### Instructions for the task
A faithful copy is needed of the lines below from the one with "74063 (1039, 25)" up to and including the one with "Wie zijn wij ? (45, 112)"; set it down with no pictures and no other lines.

### Material for this task
********
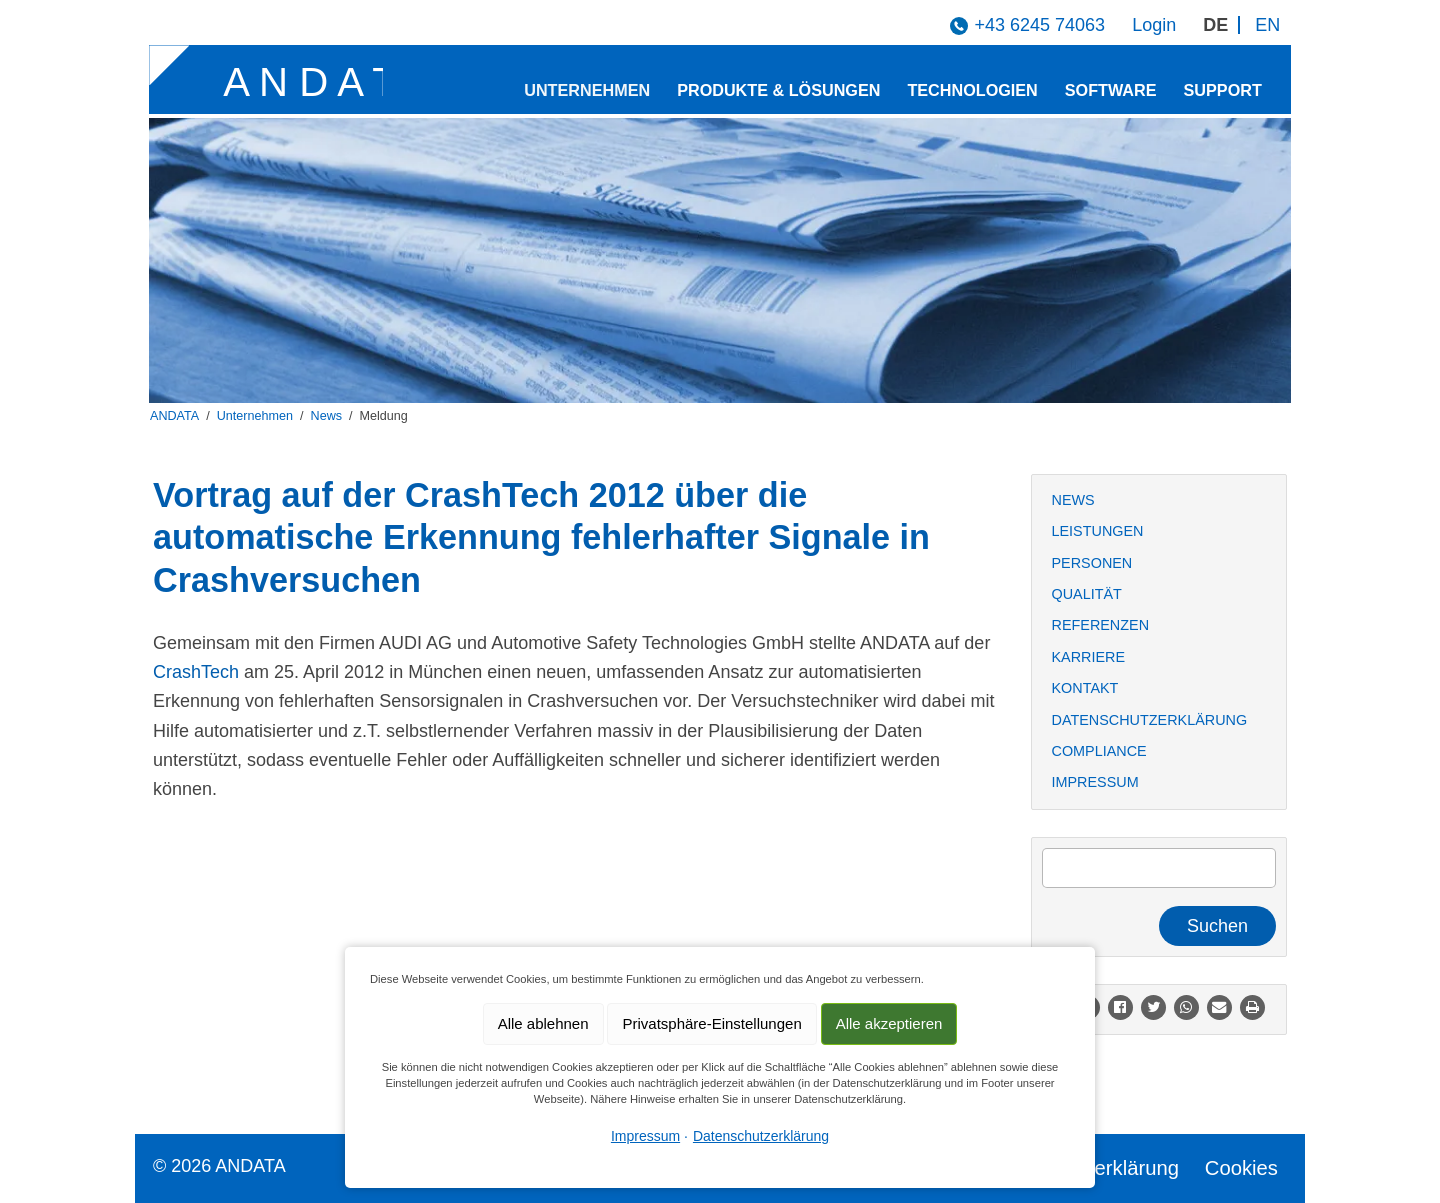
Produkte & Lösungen (778, 90)
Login (1154, 25)
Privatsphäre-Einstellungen (711, 1023)
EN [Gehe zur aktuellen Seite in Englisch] (1267, 25)
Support (1223, 90)
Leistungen (1098, 531)
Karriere (1089, 657)
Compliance (1099, 751)
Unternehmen (587, 90)
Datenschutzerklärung (1150, 720)
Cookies (1241, 1168)
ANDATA (174, 416)
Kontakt (1085, 688)
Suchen (1217, 926)
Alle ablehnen (543, 1023)
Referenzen (1101, 625)
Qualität (1087, 594)
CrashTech (196, 672)
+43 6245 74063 (1039, 25)
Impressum (1095, 782)
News (327, 416)
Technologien (972, 90)
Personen (1092, 563)
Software (1111, 90)
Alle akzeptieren (889, 1023)
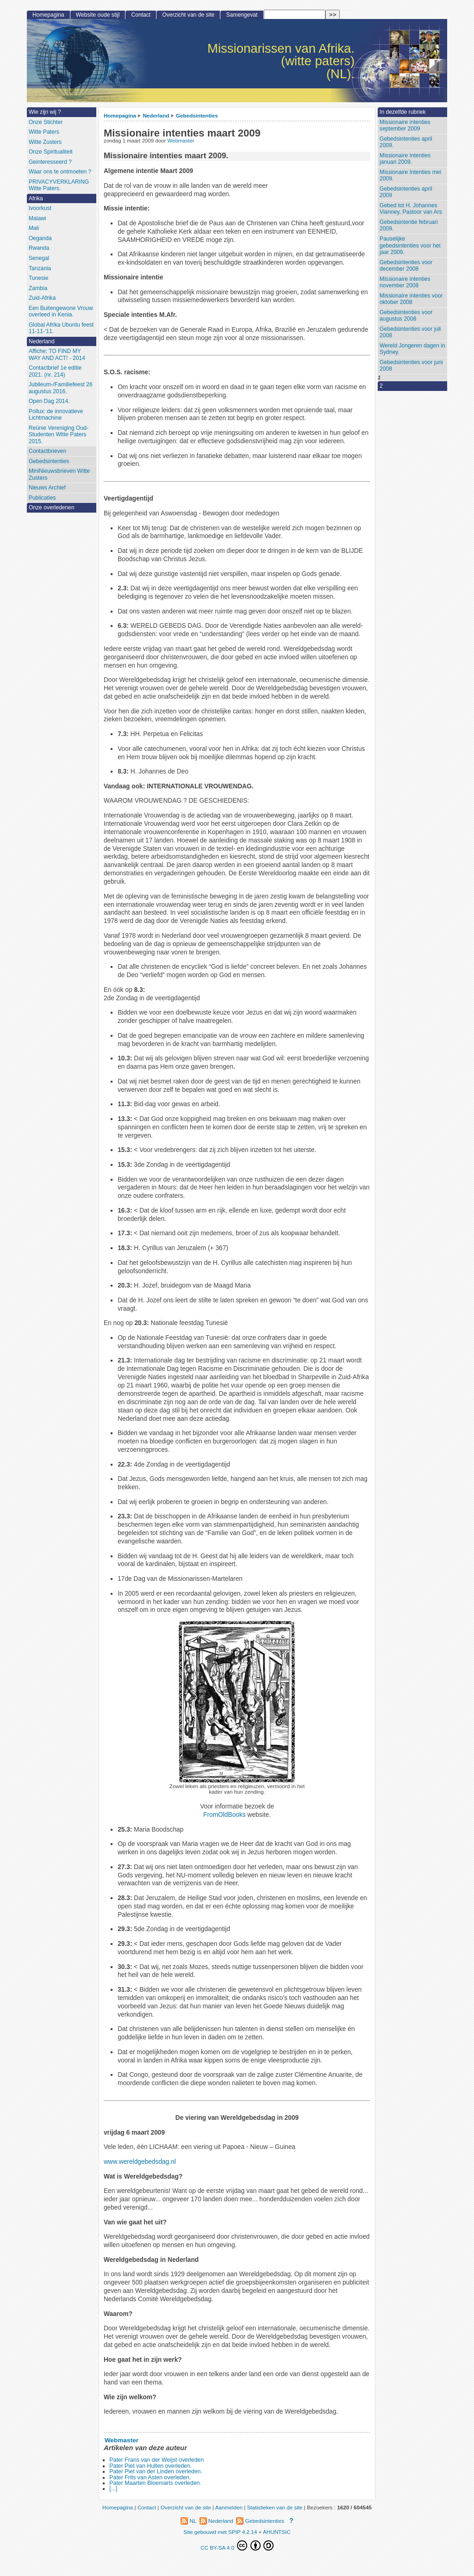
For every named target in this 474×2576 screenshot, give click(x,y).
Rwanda (39, 248)
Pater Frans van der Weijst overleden (156, 2460)
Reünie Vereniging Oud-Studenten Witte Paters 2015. (58, 435)
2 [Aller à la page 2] (381, 386)
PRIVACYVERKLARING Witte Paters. (59, 185)
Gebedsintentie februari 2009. (409, 225)
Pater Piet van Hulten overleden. (150, 2466)
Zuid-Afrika (42, 298)
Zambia (38, 288)
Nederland (156, 115)
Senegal (39, 258)
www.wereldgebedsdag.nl (140, 2161)
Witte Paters (44, 132)
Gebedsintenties (197, 115)
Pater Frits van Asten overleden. (150, 2477)
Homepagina (120, 115)
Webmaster (180, 140)
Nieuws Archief (47, 487)
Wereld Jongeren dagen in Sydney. (412, 349)
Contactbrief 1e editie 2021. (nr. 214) (55, 371)
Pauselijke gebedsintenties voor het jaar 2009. (410, 245)
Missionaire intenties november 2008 (405, 282)
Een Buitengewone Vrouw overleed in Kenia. (61, 311)
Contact (141, 15)
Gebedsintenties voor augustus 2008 (406, 315)
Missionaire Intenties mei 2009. (410, 175)
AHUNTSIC (277, 2532)
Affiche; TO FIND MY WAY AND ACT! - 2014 (57, 354)
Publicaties (42, 498)
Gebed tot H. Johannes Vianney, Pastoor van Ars (411, 209)
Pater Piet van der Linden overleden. (155, 2471)
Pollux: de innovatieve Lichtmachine (56, 414)
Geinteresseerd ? (50, 162)
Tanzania (40, 268)
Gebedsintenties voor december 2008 (406, 265)
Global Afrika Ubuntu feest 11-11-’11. (61, 328)
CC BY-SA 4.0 (237, 2545)
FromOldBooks (224, 1814)
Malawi (37, 218)
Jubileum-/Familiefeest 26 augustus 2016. (61, 388)
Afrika (36, 198)
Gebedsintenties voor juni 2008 (411, 365)
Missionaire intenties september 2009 (405, 125)
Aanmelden (229, 2507)
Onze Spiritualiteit (51, 152)
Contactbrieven (47, 451)
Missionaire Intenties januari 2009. (405, 159)
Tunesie (39, 278)
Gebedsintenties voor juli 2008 (410, 332)
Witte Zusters (45, 142)
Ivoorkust (40, 208)
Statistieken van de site (274, 2507)
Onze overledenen (52, 507)
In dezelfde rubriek (403, 112)
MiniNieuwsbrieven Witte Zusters (59, 474)
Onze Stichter (45, 122)
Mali (34, 228)
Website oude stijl (98, 15)
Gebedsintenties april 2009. (406, 142)
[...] (113, 2488)
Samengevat (242, 15)
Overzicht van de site (188, 15)
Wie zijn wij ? (45, 112)
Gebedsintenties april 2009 (406, 192)
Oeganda (40, 238)
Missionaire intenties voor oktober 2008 (411, 299)
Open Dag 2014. (49, 401)
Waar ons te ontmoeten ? (60, 171)
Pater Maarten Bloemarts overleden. (155, 2483)
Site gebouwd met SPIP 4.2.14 (220, 2532)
********
### Answer area
+43 6245 74063 (1039, 25)
Impressum (1095, 782)
News (327, 416)
Technologien (972, 90)
Personen (1092, 563)
Software (1111, 90)
Alle akzeptieren (889, 1023)
For every named target in this 474×2576 screenshot, give click(x,y).
Rwanda (39, 248)
Pater Frans van der Weijst overleden (156, 2460)
Reünie Vereniging Oud-Studenten Witte Paters 2015. (58, 435)
2 [Aller à la page 2] (381, 386)
PRIVACYVERKLARING Witte Paters. (59, 185)
Gebedsintentie februari 2009. (409, 225)
Pater Piet van Hulten overleden. (150, 2466)
Zuid-Afrika (42, 298)
Zambia (38, 288)
Nederland (156, 115)
Senegal (39, 258)
www.wereldgebedsdag.nl (140, 2161)
Witte Paters (44, 132)
Gebedsintenties (197, 115)
Pater Frits van Asten overleden. (150, 2477)
Homepagina (120, 115)
Webmaster (180, 140)
Nieuws Archief (47, 487)
Wereld Jongeren dagen in Sydney. (412, 349)
Contactbrief 1e editie 2021. (nr. 214) (55, 371)
Pauselijke gebedsintenties voor het jaar 2009. (410, 245)
Missionaire intenties november 2008 (405, 282)
Een Buitengewone Vrouw overleed in Kenia. (61, 311)
Contact (141, 15)
Gebedsintenties voor augustus 2008 (406, 315)
Missionaire Intenties mei 2009. (410, 175)
AHUNTSIC (277, 2532)
Affiche; TO FIND MY WAY AND ACT! - 2014 (57, 354)
Publicaties (42, 498)
Gebed tot H. Johannes Vianney, Pastoor van Ars (411, 209)
Pater Piet van der Linden overleden. (155, 2471)
Pollux: de innovatieve Lichtmachine (56, 414)
Geinteresseerd ? (50, 162)
Tanzania (40, 268)
Gebedsintenties voor december 2008 (406, 265)
Global Afrika Ubuntu feest 11-11-’11. (61, 328)
CC BY-SA 4.0 (237, 2545)
FromOldBooks (224, 1814)
Malawi (37, 218)
Jubileum-/Familiefeest 26 augustus 2016. (61, 388)
Afrika (36, 198)
Gebedsintenties voor juni 2008 (411, 365)
Missionaire intenties september 2009 (405, 125)
Aanmelden (229, 2507)
Onze Spiritualiteit (51, 152)
Contactbrieven (47, 451)
Missionaire Intenties januari 2009. (405, 159)
Tunesie (39, 278)
Gebedsintenties voor juli 2008 (410, 332)
Witte Zusters (45, 142)
Ivoorkust (40, 208)
Statistieken van de site (274, 2507)
Onze overledenen (52, 507)
In dezelfde rubriek (403, 112)
MiniNieuwsbrieven Witte Zusters (59, 474)
Onze Stichter (45, 122)
Mali (34, 228)
Website oude stijl (98, 15)
Gebedsintenties april 2009. (406, 142)
[...] (113, 2488)
Samengevat (242, 15)
Overzicht van de site (188, 15)
Wie zijn wij ? (45, 112)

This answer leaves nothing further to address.